The incident startled visitors to the Lower Manhattan landmark that has stood on Broadway near Bowling Green since December 1989, when sculptor Arturo Di Modica installed the bull as a work of guerrilla art. At the time, Modica declared the sculpture a Yuletide symbol of the “strength and power of the American people.”

Di Modica, who paid for the original sculpture, could not be reached for comment Sunday.

Fernando Luis Alvarez, who manages a gallery that works with Di Modica, said he planned to drive to New York City to inspect the damage.

“I’m a little shaken by this,” he said, adding that “it is sad when people damage these statutes that are so important to society.”

Cruz said he saw a man, who was dressed in a baseball cap, T-shirt and jeans, hanging around near the sculpture for about 10 minutes before moving toward it.

The weapon was made of metal with sharp edges and resembled a makeshift banjo, according to police. It left behind about a dozen deep scratches in addition to the gash. Witnesses said the bull was struck dozens of times, and the sound of the battering was deafening.

Some people scattered. Others seemed to think it was a performance. “While he was hitting the bull, they were trying to take pictures,” Cruz said. “I said, ‘What are you doing? What if this guy turns on you, hits you over the head, kills you?’ They didn’t pay no mind.”

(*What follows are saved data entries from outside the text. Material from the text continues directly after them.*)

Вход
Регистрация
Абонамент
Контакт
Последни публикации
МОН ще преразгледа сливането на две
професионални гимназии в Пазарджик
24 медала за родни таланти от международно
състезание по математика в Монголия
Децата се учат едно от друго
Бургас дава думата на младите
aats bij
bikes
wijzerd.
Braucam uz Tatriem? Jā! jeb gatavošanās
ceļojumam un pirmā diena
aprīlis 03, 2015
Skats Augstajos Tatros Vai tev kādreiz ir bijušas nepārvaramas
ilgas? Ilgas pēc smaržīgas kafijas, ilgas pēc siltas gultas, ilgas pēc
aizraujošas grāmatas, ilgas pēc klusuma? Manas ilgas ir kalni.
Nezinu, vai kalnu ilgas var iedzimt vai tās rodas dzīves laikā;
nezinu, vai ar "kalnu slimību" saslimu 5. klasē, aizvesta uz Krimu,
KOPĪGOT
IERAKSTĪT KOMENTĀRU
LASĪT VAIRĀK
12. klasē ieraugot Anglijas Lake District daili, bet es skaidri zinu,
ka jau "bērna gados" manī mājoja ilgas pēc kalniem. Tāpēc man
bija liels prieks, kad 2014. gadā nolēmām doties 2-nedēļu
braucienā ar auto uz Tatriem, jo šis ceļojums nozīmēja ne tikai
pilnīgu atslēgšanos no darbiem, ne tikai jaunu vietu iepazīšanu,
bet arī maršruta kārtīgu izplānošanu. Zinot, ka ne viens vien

The bull, the symbol of a surging stock market, has been vandalized before. It was splashed with blue paint twice: in 2008 and in 2017. And in 2010, an artist “yarn-bombed” the “Charging Bull” with crochet, which she described as graffiti but with yarn.

On Sunday morning, there was little police presence near the sculpture, and no efforts were made to prevent people from touching or climbing on the bull. More than a hundred tourists lined up to take photographs.

Many did not notice the gash until others pointed it out.

Paola Vallejo, 27, of Mexico City, said she was there to take social-media worthy photos. For her, the real attraction “is the Instagram picture,” she said.

Carlos Swinger, 55, who was visiting from Raleigh, North Carolina, said he was disappointed to see the damage.

“It looks worse than it showed on TV. I didn’t realize that the hole, actually was a hole,” he said. “I thought it was just scratches.”

“You’d think by now,” he said, “we could just all come together and live in peace.”